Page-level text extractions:
• • • • • • •
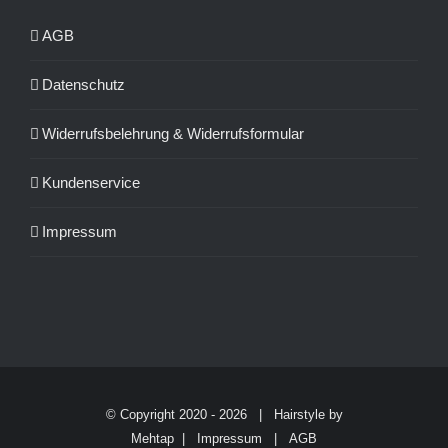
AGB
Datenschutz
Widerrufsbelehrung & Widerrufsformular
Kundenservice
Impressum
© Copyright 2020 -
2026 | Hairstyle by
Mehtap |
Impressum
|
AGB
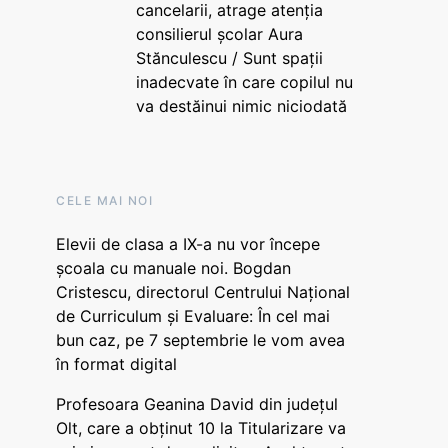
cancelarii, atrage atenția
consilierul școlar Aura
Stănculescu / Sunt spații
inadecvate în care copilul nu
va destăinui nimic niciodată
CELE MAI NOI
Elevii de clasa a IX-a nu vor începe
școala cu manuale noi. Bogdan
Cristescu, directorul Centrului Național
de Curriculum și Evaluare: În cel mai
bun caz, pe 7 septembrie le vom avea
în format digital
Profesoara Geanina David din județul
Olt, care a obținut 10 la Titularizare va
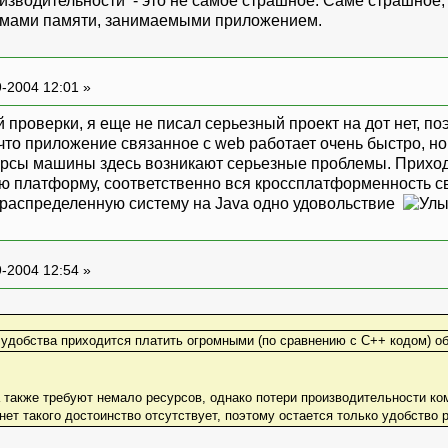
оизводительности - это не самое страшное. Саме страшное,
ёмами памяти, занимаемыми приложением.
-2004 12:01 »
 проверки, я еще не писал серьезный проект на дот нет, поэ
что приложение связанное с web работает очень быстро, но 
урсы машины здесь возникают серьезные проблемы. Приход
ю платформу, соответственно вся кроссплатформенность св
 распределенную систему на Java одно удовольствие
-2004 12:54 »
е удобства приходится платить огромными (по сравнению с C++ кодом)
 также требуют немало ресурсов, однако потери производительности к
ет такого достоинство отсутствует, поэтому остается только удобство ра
• • • • • • •
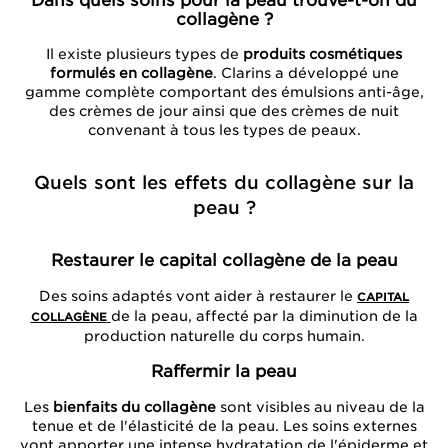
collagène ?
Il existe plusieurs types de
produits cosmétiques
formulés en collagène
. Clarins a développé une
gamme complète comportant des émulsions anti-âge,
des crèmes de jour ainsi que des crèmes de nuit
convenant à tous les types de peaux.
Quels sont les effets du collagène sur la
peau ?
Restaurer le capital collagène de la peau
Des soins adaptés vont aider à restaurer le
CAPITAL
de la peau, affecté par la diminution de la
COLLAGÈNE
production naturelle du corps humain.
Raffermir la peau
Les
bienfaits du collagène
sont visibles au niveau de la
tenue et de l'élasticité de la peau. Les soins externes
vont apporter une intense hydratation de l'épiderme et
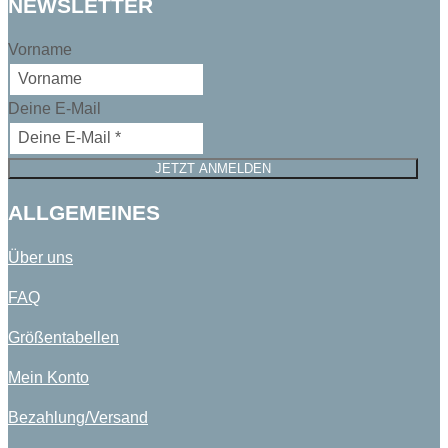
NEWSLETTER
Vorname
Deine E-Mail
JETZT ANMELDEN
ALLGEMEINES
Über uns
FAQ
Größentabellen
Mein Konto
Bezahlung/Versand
• • • • • • •
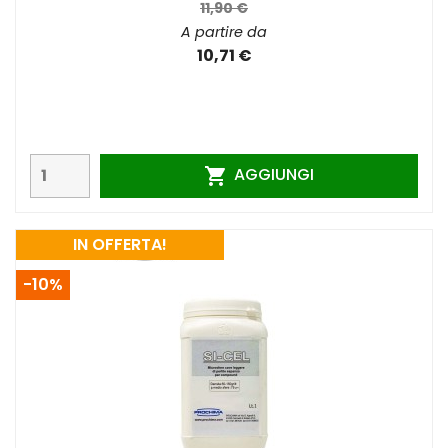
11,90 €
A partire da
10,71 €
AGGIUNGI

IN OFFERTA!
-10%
• • • • • • •
WORK REQUEST → Could you transcribe exactly the entries above, but only the lines from the one with "tenue et de" through the one with "Bezahlung/Versand", and without pictures?

SOLUTION →
tenue et de l'élasticité de la peau. Les soins externes
vont apporter une intense hydratation de l'épiderme et
NEWSLETTER
Vorname
Deine E-Mail
JETZT ANMELDEN
ALLGEMEINES
Über uns
FAQ
Größentabellen
Mein Konto
Bezahlung/Versand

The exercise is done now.